I put my change in the waitress’s tip jar.

“Thank you!” she smiled. “Seeya next Sunday.”

I wondered if I appeared a predictable, somewhat sad middle-aged man. I was only forty-eight, yet I probably seemed quite old to her.

I used my share of the equity in our large Sydney home to purchase a two-bedroom house in a small country town. The house was laughably cheap so I had money left over to invest. And I get regular work as a casual teacher at the local high school: it pays my bills. I’m not interested in full-time teaching any more: there is too much meaningless paperwork and too many kids with “issues”. During school holidays, I visit friends on the coast. We compare receding hairlines, health issues, our financial woes, our anxieties and depressions. We also wallow in the surf, watch movies, eat prawns and drink too much wine and beer.

I checked my mobile: I hadn’t missed any calls and there were no messages; it was foolish to hope there might’ve been.

At home after the coffee, I inspected my back garden. The freesias were in bloom and my bed of irises looked like a detail from a van Gogh painting. In my vegetable garden, the carrots could be thinned and snow peas could be gathered for dinner.

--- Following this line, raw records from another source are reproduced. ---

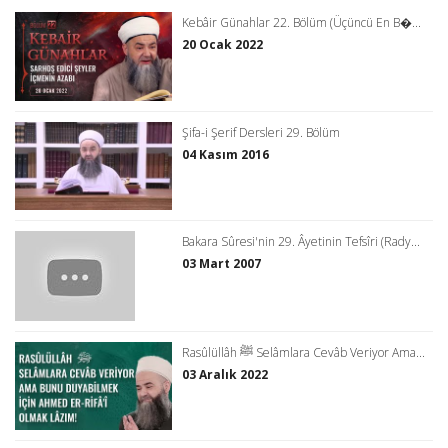
Kebâir Günahlar 22. Bölüm (Üçüncü En B�...
20 Ocak 2022
Şifa-i Şerif Dersleri 29. Bölüm
04 Kasım 2016
Bakara Sûresi'nin 29. Âyetinin Tefsîri (Rady...
03 Mart 2007
Rasûlüllâh ﷺ Selâmlara Cevâb Veriyor Ama...
03 Aralık 2022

As I lingered to pull out a few weeds, I heard a motif—just a few bars—on an organ. Church had finished—the cars were gone from the street when I returned from the cafe—but someone was still there and had played a familiar phrase. I hummed it and memory completed the rest of the melody. It was a chorale by Bach. I had the piece in my CD collection. I went inside, put the CD in my player and selected the track. It was Sheep May Safely Graze.

I turned the volume up because the piece started so quietly, the gentle pulsing rhythm conveying confidence. I sat in a chair beside the player and tapped the air with my fingers to keep the introduction’s steady, dignified time. I closed my eyes to concentrate on the flute and oboe’s ethereal harmonies. Then the choir began. The air in the room was suddenly dense with powerful voices. Even though it was in German—which I barely understood—no translation was required to know that Bach was celebrating his hope. Credible then but incredible now, the Baroque certainties were still piercingly eloquent. The music was better than I was: its joys were large, their security assured. It wasn’t the sound of humanity settling for the bare minimum from life. When it finished, I played the piece once more.

Afterwards, I went outside to pick the snow peas and as I picked them, I thought, Epicurus, I love you because I agree with you, but I hate you because small joys are meagre comfort. And there are times when they’re no comfort at all.